Reyes's appeal presents a different question, which has not been addressed by the FCC or, to our knowledge, by any federal circuit court of appeal: whether the TCPA also permits a consumer to unilaterally revoke his or her consent to be contacted by telephone when that consent is given, not gratuitously, but as bargained-for consideration in a bilateral contract.
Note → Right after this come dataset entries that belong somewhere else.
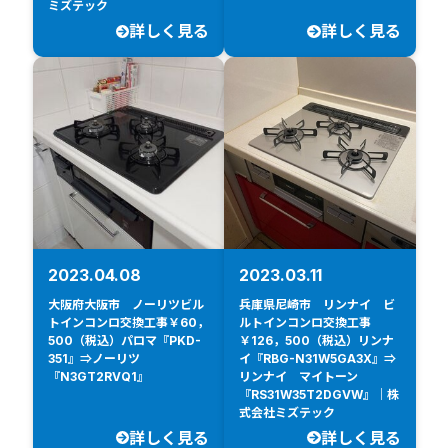
ミズテック
詳しく見る
詳しく見る
2023.04.08
2023.03.11
大阪府大阪市 ノーリツビル
兵庫県尼崎市 リンナイ ビ
トインコンロ交換工事￥60，
ルトインコンロ交換工事
500（税込）パロマ『PKD-
￥126，500（税込）リンナ
351』⇒ノーリツ
イ『RBG-N31W5GA3X』⇒
『N3GT2RVQ1』
リンナイ マイトーン
『RS31W35T2DGVW』｜株
式会社ミズテック
詳しく見る
詳しく見る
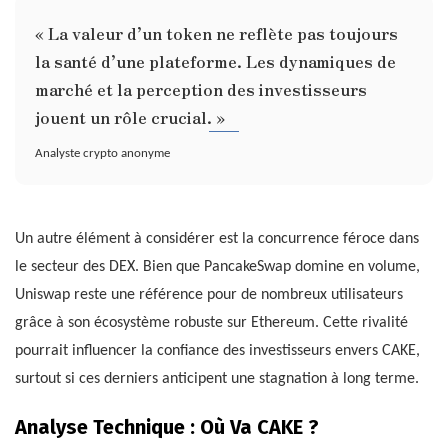
« La valeur d’un token ne reflète pas toujours
la santé d’une plateforme. Les dynamiques de
marché et la perception des investisseurs
jouent un rôle crucial. »
Analyste crypto anonyme
Un autre élément à considérer est la concurrence féroce dans
le secteur des DEX. Bien que PancakeSwap domine en volume,
Uniswap reste une référence pour de nombreux utilisateurs
grâce à son écosystème robuste sur Ethereum. Cette rivalité
pourrait influencer la confiance des investisseurs envers CAKE,
surtout si ces derniers anticipent une stagnation à long terme.
Analyse Technique : Où Va CAKE ?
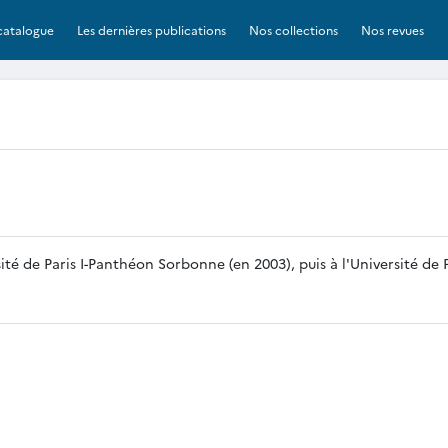
catalogue
Les dernières publications
Nos collections
Nos revues
té de Paris I-Panthéon Sorbonne (en 2003), puis à l'Université de Pa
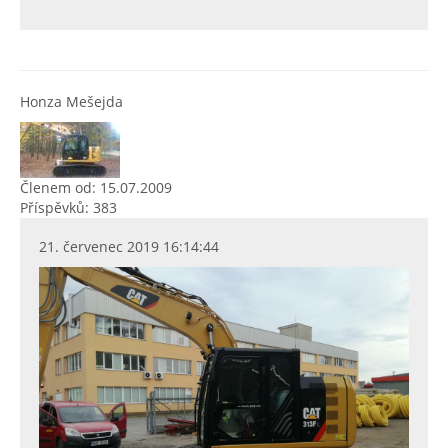
Honza Mešejda
Členem od: 15.07.2009
Příspěvků: 383
21. červenec 2019 16:14:44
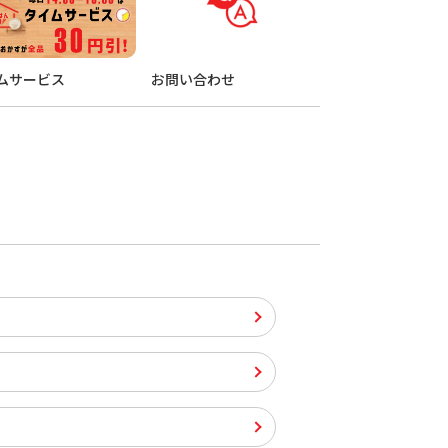
ムサービス
お問い合わせ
Unlike the plaintiffs in Gager and Osorio, Reyes signed a contract containing a TCPA consent clause.3

The Second Circuit agreed with the Third (Gager) and Eleventh (Osorio) Circuits that the common law meaning of consent made prior express consent revocable under the TCPA. However, the Second Circuit reasoned that the common law should also inform the limits of consent and revocability when provided in a written contract: "[t]he common law is clear that consent to another's actions can `become irrevocable' when it is provided in a legally binding agreement...in which case any `attempted termination is not effective.' "4 Further, the court noted that a contract under the common law should be construed to give full effect to all of its provisions. "A party who has agreed to a particular term in a valid contract cannot later renege on that term or unilaterally declare it to no longer apply simply because the contract could have been formed without it."5

Conclusion

It remains to be seen whether other circuits will follow the Second Circuit's lead in limiting revocability to situations in which consent is provided by virtue of the customer's simply furnishing the phone number at issue in connection with a transaction, as opposed to expressly agreeing to a TCPA consent clause in the underlying contract. At a minimum, this case will likely give new energy to the use of TCPA consent clauses. It may also motivate companies to remove any references to a consumer's right to revoke consent in the TCPA clauses that are currently in their standard form contracts.